■ **Problem**
Each line below from the one containing "For every named target in this 1020×1287" through the one containing "29 (178, 1006)" should be output exactly as it stands, and no other line should appear.

■ **Task input**
^^^^^^^^^^^^^^^^

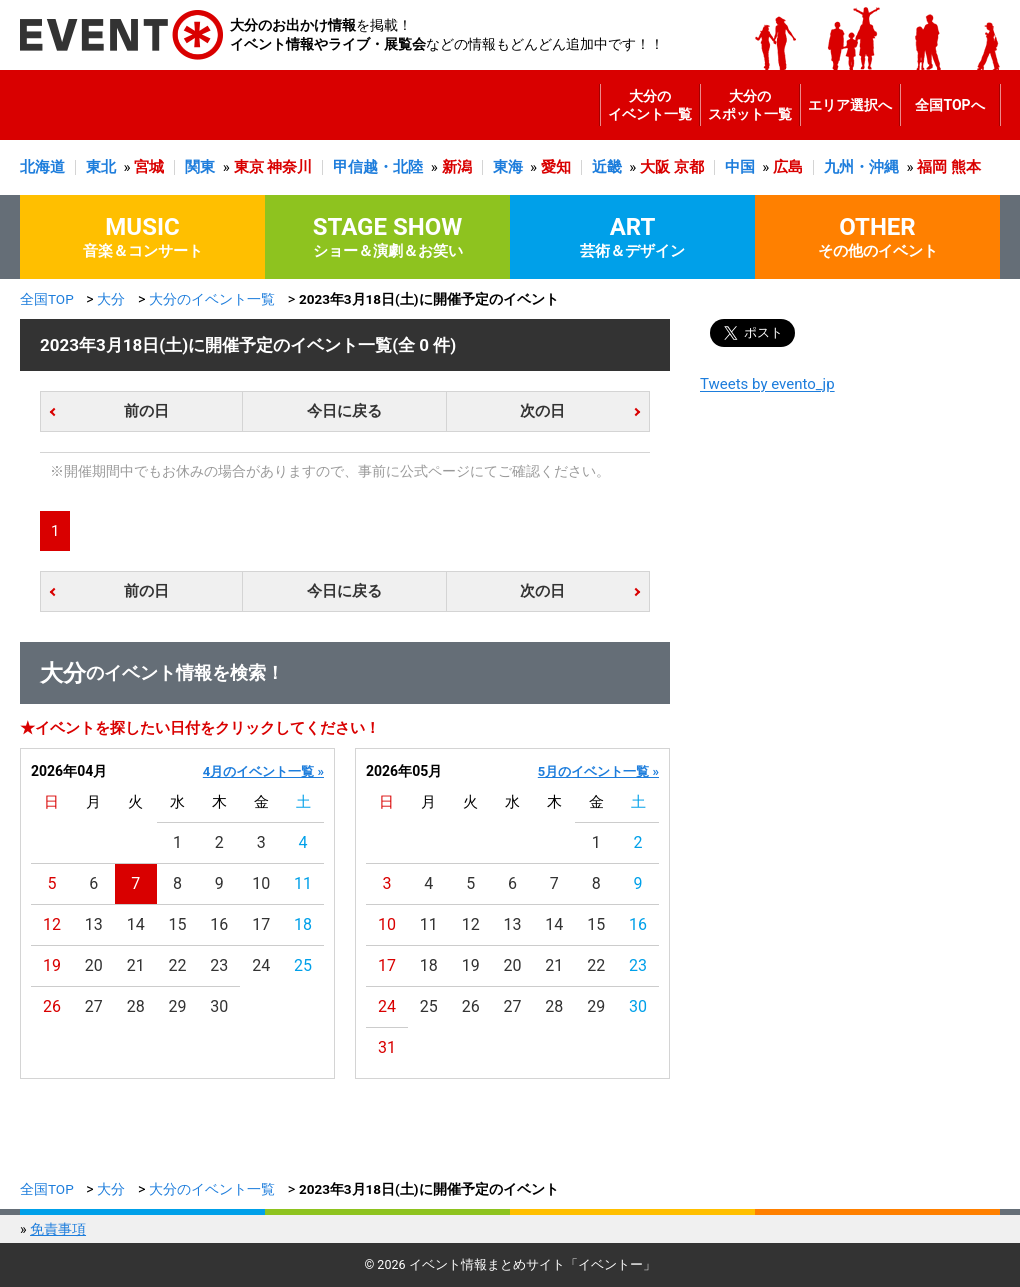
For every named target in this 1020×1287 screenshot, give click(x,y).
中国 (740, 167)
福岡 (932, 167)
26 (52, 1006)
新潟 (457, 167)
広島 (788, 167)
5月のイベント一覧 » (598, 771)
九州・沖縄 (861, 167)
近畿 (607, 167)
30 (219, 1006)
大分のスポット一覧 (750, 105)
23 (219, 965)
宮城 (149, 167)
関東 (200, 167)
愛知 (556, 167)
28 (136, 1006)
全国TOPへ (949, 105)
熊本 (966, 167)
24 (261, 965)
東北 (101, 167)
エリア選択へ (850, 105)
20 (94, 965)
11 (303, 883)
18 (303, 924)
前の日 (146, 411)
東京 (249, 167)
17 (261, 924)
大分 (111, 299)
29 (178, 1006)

^^^^^^^^^^^^^^^^

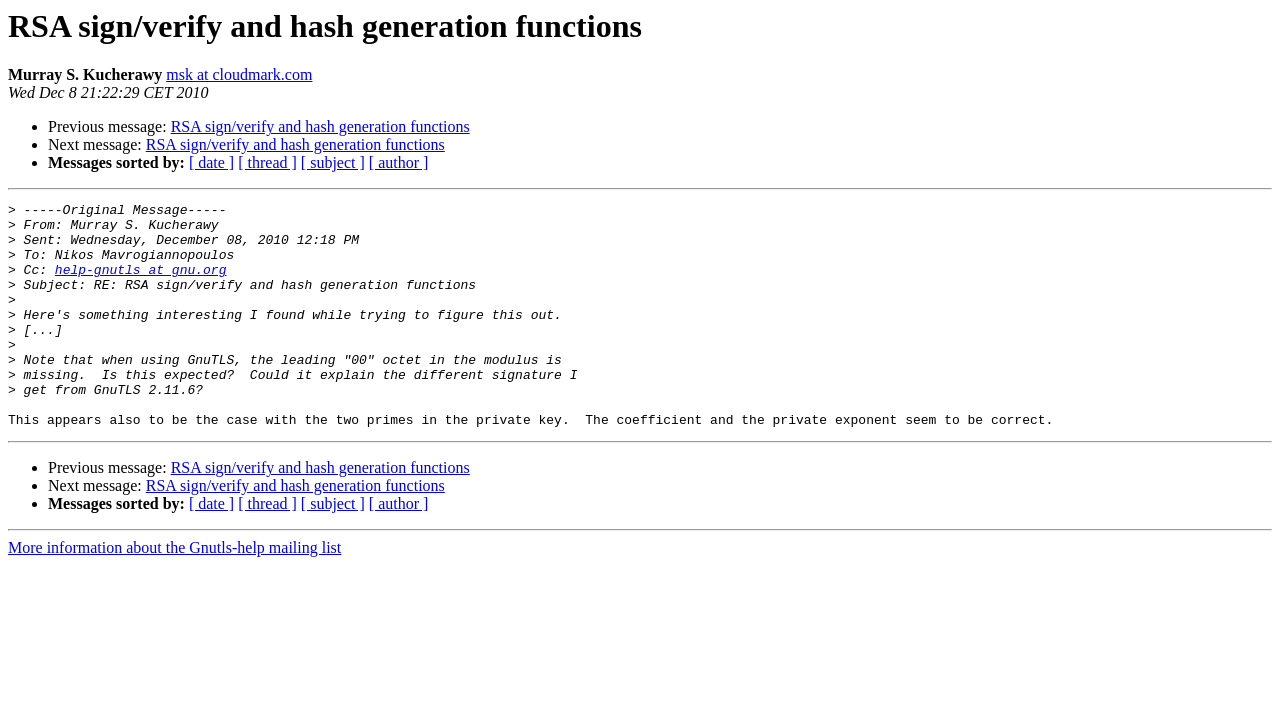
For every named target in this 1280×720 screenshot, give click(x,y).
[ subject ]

^^^^^^^^^^^^^^^^

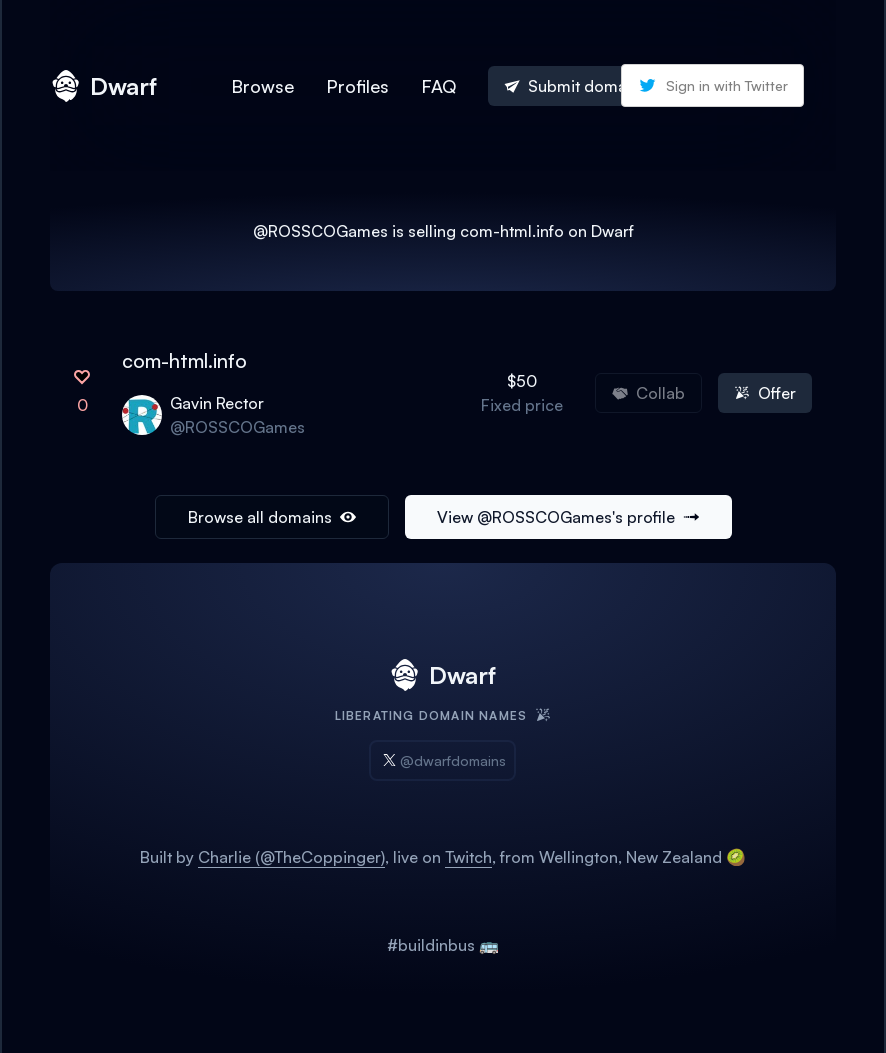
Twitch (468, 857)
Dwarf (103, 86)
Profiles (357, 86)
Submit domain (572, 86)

^^^^^^^^^^^^^^^^

■ **Solution to this task**
For every named target in this 1020×1287 screenshot, give click(x,y).
中国 (740, 167)
福岡 (932, 167)
26 (52, 1006)
新潟 (457, 167)
広島 (788, 167)
5月のイベント一覧 » (598, 771)
九州・沖縄 (861, 167)
近畿 (607, 167)
30 (219, 1006)
大分のスポット一覧 (750, 105)
23 (219, 965)
宮城 (149, 167)
関東 (200, 167)
愛知 (556, 167)
28 (136, 1006)
全国TOPへ (949, 105)
熊本 (966, 167)
24 (261, 965)
東北 (101, 167)
エリア選択へ (850, 105)
20 (94, 965)
11 (303, 883)
18 (303, 924)
前の日 (146, 411)
東京 (249, 167)
17 (261, 924)
大分 (111, 299)
29 (178, 1006)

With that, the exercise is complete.